Now THAT’S my President!

Sunday, May 14, 2017

The Value of a Smile

Roots in Ripon
Chuck Roots
15 MAY 2017

The Value of a Smile

One of the things that makes us authentically human is a smile. A smile says so very much through that one simple act. And every single person needs this reminder every day.

A smile, as defined by Webster’s Dictionary, says the act of smiling is “to make the corners of the mouth turn up in an expression that shows happiness, amusement, pleasure, affection, etc. Also, to bestow approval; and to appear pleasant or agreeable.” Ah! But there is so much more to it than that.

With the giving of a smile, there is an approval that is transmitted from one person to the other. And only if for a brief moment, a slight nod of acceptance by the recipient of the initial smile, with a return smile, secures the transaction.

It is said that it takes fewer muscles to smile than to frown. Is it true? I checked it out on the Internet. Here’s what I found out on, Cecil’s Storehouse of Human Knowledge. Apparently, Cecil Adams contacted a doctor David H. Song, MD, FACS (Fellow of the American College of Surgeons), plastic surgeon and assistant professor at the University of Chicago Hospitals. Dr. Song, among other things, reconstructs faces.

Now, for your educational benefit, here are the findings presented by Dr. Song. The first listing is for the muscles involved in smiling. The second is for the muscles required in frowning, or what is also known as a scowl. This is fun!

Muscles involved in a "zygomatic" (i.e., genuine) smile:

Zygomaticus major and minor. These muscles pull up the corners of the mouth. They're bilateral (one set on either side of the face). Total number of muscles: 4.

Orbicularis oculi. One of these muscles encircles each eye and causes crinkling. Total: 2.

Levator labii superioris. Pulls up corner of lip and nose. Bilateral. Total: 2.

Levator anguli oris. Also helps elevate angle of mouth. Bilateral. Total: 2.

Risorius. Pulls corner of mouth to the side. Bilateral. Total: 2. Grand total for smiling: 12.

Principal muscles involved in a frown:

Orbicularis oculi (again). Total: 2.

Platysma. Pulls down lips and wrinkles skin of lower face. Bilateral (though joined at midline). Total: 2.

Corrugator supercilii (bilateral) and procerus (unilateral). Furrow brow. Total: 3.

Orbicularis oris. Encircles mouth; purses lips. Unilateral. Total: 1.

Mentalis. Depresses lower lip. Unilateral. Total: 1.

Depressor anguli oris. Pulls corner of mouth down. Bilateral. Total: 2. Grand total for frowning: 11.

“Despite the fact that smiling uses more muscles (12, to 11 in frowning), Dr. Song believes it takes less effort than frowning — people tend to smile more frequently, so the relevant muscles are in better shape. You may feel this conclusion assumes a rosier view of the human condition than the facts warrant, but I defer to the doctor. Incidentally, a superficial, homecoming-queen smile requires little more than the two risorius muscles. So, if your goal in expressing emotion is really to minimize effort, go for insincere.” (Cecil Adams)

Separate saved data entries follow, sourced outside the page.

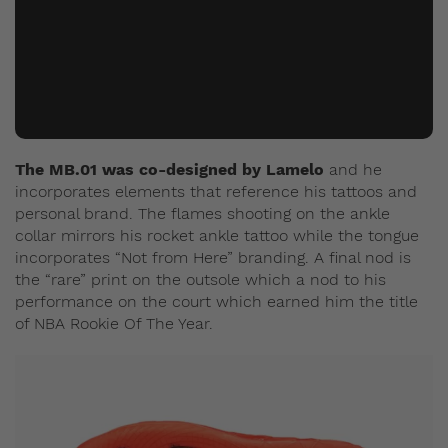
The MB.01 was co-designed by Lamelo
and he
incorporates elements that reference his tattoos and
personal brand. The flames shooting on the ankle
collar mirrors his rocket ankle tattoo while the tongue
incorporates “Not from Here” branding. A final nod is
the “rare” print on the outsole which a nod to his
performance on the court which earned him the title
of NBA Rookie Of The Year.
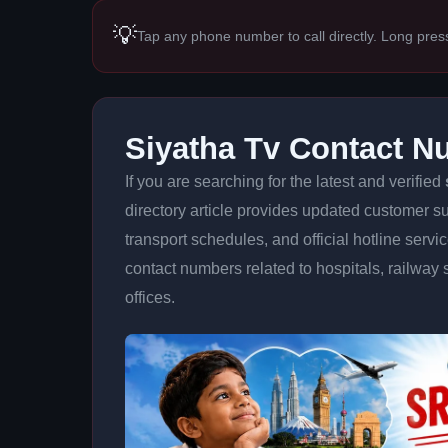
💡
Tap any phone number to call directly. Long pres
Siyatha Tv Contact 
If you are searching for the latest and verified
directory article provides updated customer su
transport schedules, and official hotline serv
contact numbers related to hospitals, railway 
offices.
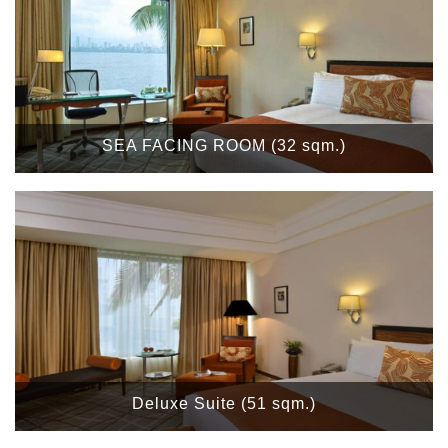
SEA FACING ROOM (32 sqm.)
Deluxe Suite (51 sqm.)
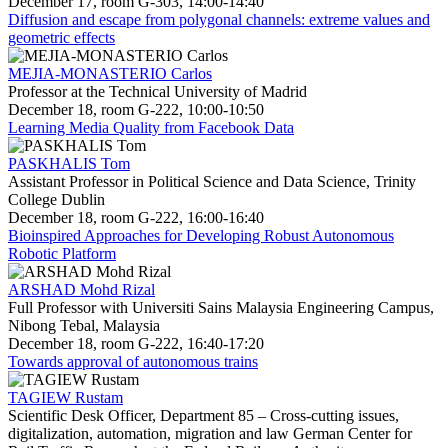
December 17, room G-303, 14:00-14:40
Diffusion and escape from polygonal channels: extreme values and
geometric effects
MEJIA-MONASTERIO Carlos
Professor at the Technical University of Madrid
December 18, room G-222, 10:00-10:50
Learning Media Quality from Facebook Data
PASKHALIS Tom
Assistant Professor in Political Science and Data Science, Trinity
College Dublin
December 18, room G-222, 16:00-16:40
Bioinspired Approaches for Developing Robust Autonomous
Robotic Platform
ARSHAD Mohd Rizal
Full Professor with Universiti Sains Malaysia Engineering Campus,
Nibong Tebal, Malaysia
December 18, room G-222, 16:40-17:20
Towards approval of autonomous trains
TAGIEW Rustam
Scientific Desk Officer, Department 85 – Cross-cutting issues,
digitalization, automation, migration and law German Center for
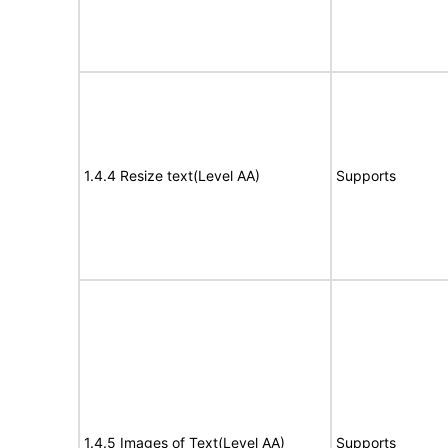
1.4.4 Resize text(Level AA)
Supports
1.4.5 Images of Text(Level AA)
Supports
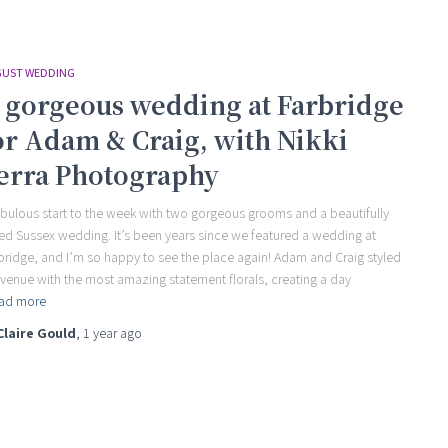
UST WEDDING
 gorgeous wedding at Farbridge
or Adam & Craig, with Nikki
erra Photography
abulous start to the week with two gorgeous grooms and a beautifully
led Sussex wedding. It’s been years since we featured a wedding at
bridge, and I’m so happy to see the place again! Adam and Craig styled
 venue with the most amazing statement florals, creating a day
ad more
Claire Gould
,
1 year
ago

I’m betting that as you read the list of muscles required for smiling and frowning you were attempting to try those muscles to see if this was true. Be honest! You really did move your mouth around, making your lips either curve up or down, right? I know I did!

I found this whole list amusing, if for no other reason than it should cause us all to recognize the importance of smiling every day. So, regardless of how many muscles it takes to produce that much pleasantness, make the effort. Lord knows, our world needs more genuine smiles!

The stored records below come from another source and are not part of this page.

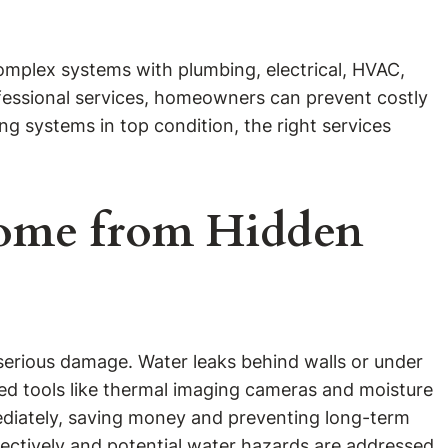
omplex systems with plumbing, electrical, HVAC,
ofessional services, homeowners can prevent costly
g systems in top condition, the right services
 Home from Hidden
o serious damage. Water leaks behind walls or under
ced tools like thermal imaging cameras and moisture
ediately, saving money and preventing long-term
ectively and potential water hazards are addressed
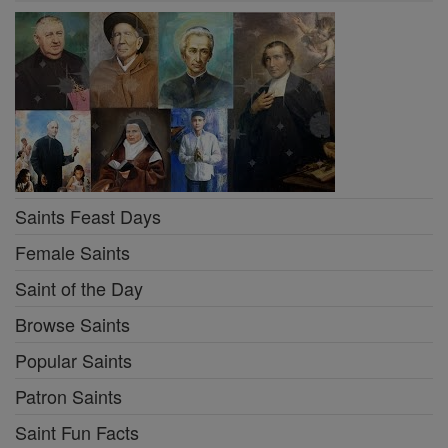
Saints Feast Days
Female Saints
Saint of the Day
Browse Saints
Popular Saints
Patron Saints
Saint Fun Facts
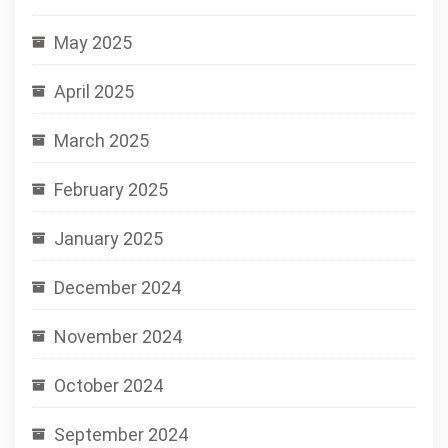
May 2025
April 2025
March 2025
February 2025
January 2025
December 2024
November 2024
October 2024
September 2024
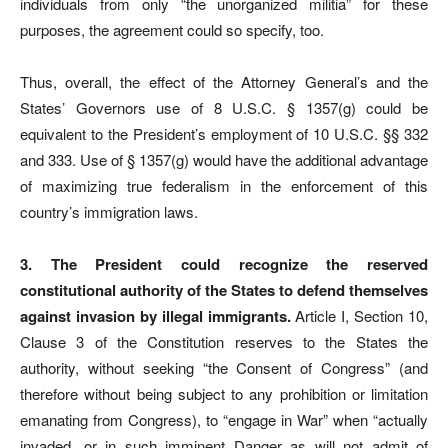
individuals from only “the unorganized militia” for these
purposes, the agreement could so specify, too.
Thus, overall, the effect of the Attorney General’s and the
States’ Governors use of 8 U.S.C. § 1357(g) could be
equivalent to the President’s employment of 10 U.S.C. §§ 332
and 333. Use of § 1357(g) would have the additional advantage
of maximizing true federalism in the enforcement of this
country’s immigration laws.
3. The President could recognize the reserved
constitutional authority of the States to defend themselves
against invasion by illegal immigrants.
Article I, Section 10,
Clause 3 of the Constitution reserves to the States the
authority, without seeking “the Consent of Congress” (and
therefore without being subject to any prohibition or limitation
emanating from Congress), to “engage in War” when “actually
invaded, or in such imminent Danger as will not admit of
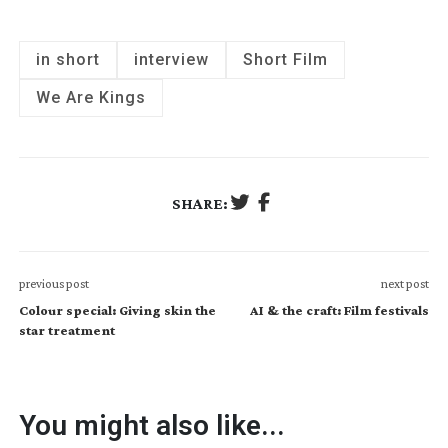
in short
interview
Short Film
We Are Kings
SHARE:
previous post
next post
Colour special: Giving skin the
AI & the craft: Film festivals
star treatment
You might also like...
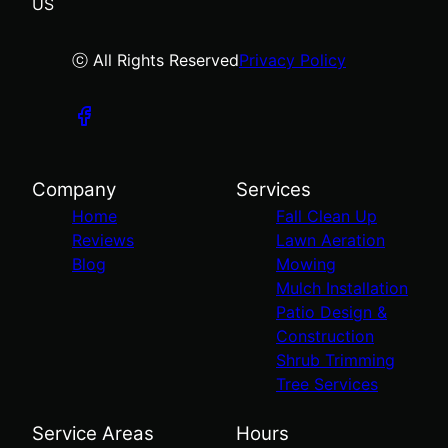
US
ⓒ All Rights Reserved
Privacy Policy
Company
Services
Home
Fall Clean Up
Reviews
Lawn Aeration
Blog
Mowing
Mulch Installation
Patio Design &
Construction
Shrub Trimming
Tree Services
Service Areas
Hours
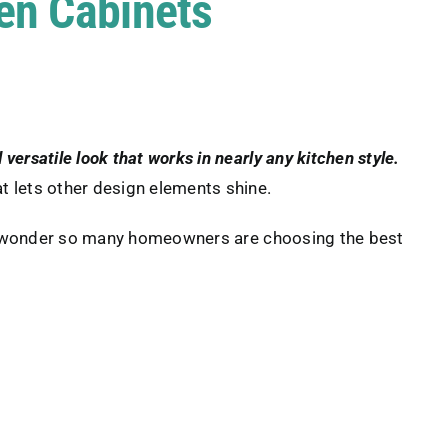
hen Cabinets
 versatile look that works in nearly any kitchen style.
t lets other design elements shine.
o wonder so many homeowners are choosing the best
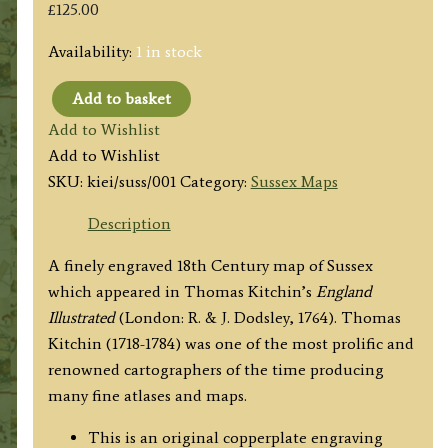
£
125.00
Availability:
1 in stock
Add to basket
'A
Add to Wishlist
New
Add to Wishlist
MAP
SKU:
kiei/suss/001
Category:
Sussex Maps
of
COUNTY
Description
of
A finely engraved 18th Century map of Sussex
SUSSEX,
which appeared in Thomas Kitchin’s
England
Drawn
Illustrated
(London: R. & J. Dodsley, 1764). Thomas
from
Kitchin (1718-1784) was one of the most prolific and
the
renowned cartographers of the time producing
best
many fine atlases and maps.
Authorities'
by
This is an original copperplate engraving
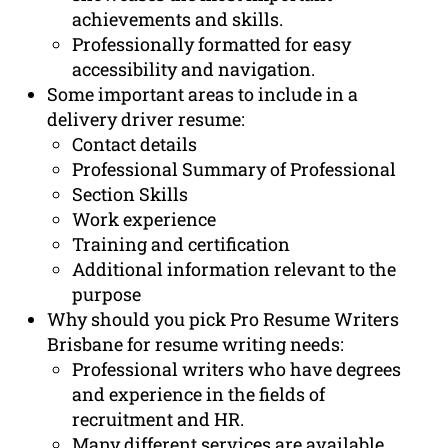
achievements and skills.
Professionally formatted for easy
accessibility and navigation.
Some important areas to include in a
delivery driver resume:
Contact details
Professional Summary of Professional
Section Skills
Work experience
Training and certification
Additional information relevant to the
purpose
Why should you pick Pro Resume Writers
Brisbane for resume writing needs:
Professional writers who have degrees
and experience in the fields of
recruitment and HR.
Many different services are available,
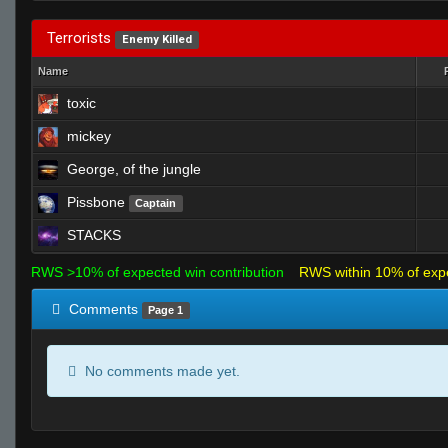
Terrorists
Enemy Killed
Name
toxic
mickey
George, of the jungle
Pissbone
Captain
STACKS
RWS >10% of expected win contribution
RWS within 10% of exp
Comments
Page 1
No comments made yet.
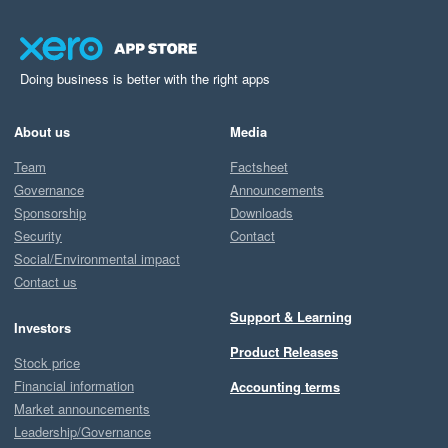
Doing business is better with the right apps
About us
Media
Team
Factsheet
Governance
Announcements
Sponsorship
Downloads
Security
Contact
Social/Environmental impact
Contact us
Support & Learning
Investors
Product Releases
Stock price
Financial information
Accounting terms
Market announcements
Leadership/Governance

Here are six direct benefits to smiling: 1. Lowers blood pressure, 2. Creates a better mood (especially for bad days), 3. Relieves stress, 4. Strengthens the immune system, 5. Lessons pain, and 6. Smiling is contagious.

Finally, take note of these three verses from the book of Proverbs: 1. A cheerful look brings joy to the heart (Prov 15:30), 2. A joyful heart is good medicine (Prov 17:22), and 3. A glad heart makes a happy face (Prov 15:13).

Or, as the old Merry Melodies cartoon and song said, “Smile, Darn ya, Smile!”